Language of document :

Beroep ingesteld op 24 januari 2011 - Verenigde Douaneagenten/Commissie

(Zaak T-32/11)

Procestaal: Nederlands

Partijen

Verzoekende partij : Verenigde Douaneagenten BV (Rotterdam, Nederland) (vertegenwoordiger : J. van der Meché, advocaat)

Verwerende partij : Europese Unie, vertegenwoordigd door de Europese Commissie

Conclusies

De verzoekende partij verzoekt het Gerecht:

op grond van onderstaande gronden, het Besluit nietig te verklaren.

Middelen en voornaamste argumenten

Verzoekende partij vraagt de nietigverklaring van het besluit van de Europese Commissie van 1 oktober 2010 met kenmerk REC 02/09.

De Commissie heeft op grond van artikel 220, lid 2, onder b, van Verordening nr. 2913/921 en artikel 871 van de Verordening nr. 2454/932 vastgesteld dat verzoekende partij te goeder trouw heeft gehandeld en aan alle voorschriften van de geldende bepalingen inzake de douaneaangifte heeft voldaan, maar dat er geen sprake is van een vergissing van de bevoegde autoriteiten en aldus navordering niet achterwege kan blijven.

Verzoekende partij is van mening dat in het onderhavige geval sprake is van een vergissing op grond van de tweede alinea van artikel 220, lid 2, onder b, van Verordening nr. 2913/92. Deze alinea bepaalt namelijk dat wanneer de preferentiële status van de goederen aan de hand van een systeem van administratieve samenwerking wordt vastgesteld waarbij instanties van een derde land betrokken zijn, de afgifte door deze instanties van een onjuist certificaat wordt aangemerkt als een vergissing. Daar is volgens verzoekster sprake van.

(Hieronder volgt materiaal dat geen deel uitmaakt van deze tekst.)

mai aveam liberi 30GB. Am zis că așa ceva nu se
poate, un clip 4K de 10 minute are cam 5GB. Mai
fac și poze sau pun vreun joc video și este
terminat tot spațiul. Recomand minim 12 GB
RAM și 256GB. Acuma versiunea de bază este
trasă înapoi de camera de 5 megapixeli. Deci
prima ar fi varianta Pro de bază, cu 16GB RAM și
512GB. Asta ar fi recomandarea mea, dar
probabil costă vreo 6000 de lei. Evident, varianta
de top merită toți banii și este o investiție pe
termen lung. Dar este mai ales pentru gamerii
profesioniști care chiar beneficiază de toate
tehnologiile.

Bovendien meent verzoekende partij dat ingeval van navordering van douanerechten de Nederlandse douaneautoriteiten moeten bewijzen dat de afgifte van de onjuiste certificaten te wijten is aan de onjuiste weergave van de feiten door de exporteur.

Verzoeker is van mening dat derhalve moet worden geconcludeerd dat de afgifte van onjuiste certificaten door de douaneautoriteiten op Curaçao, een vergissing is ingevolge artikel 220, lid 2, onder b, tweede alinea, van Verordening nr. 2913/92.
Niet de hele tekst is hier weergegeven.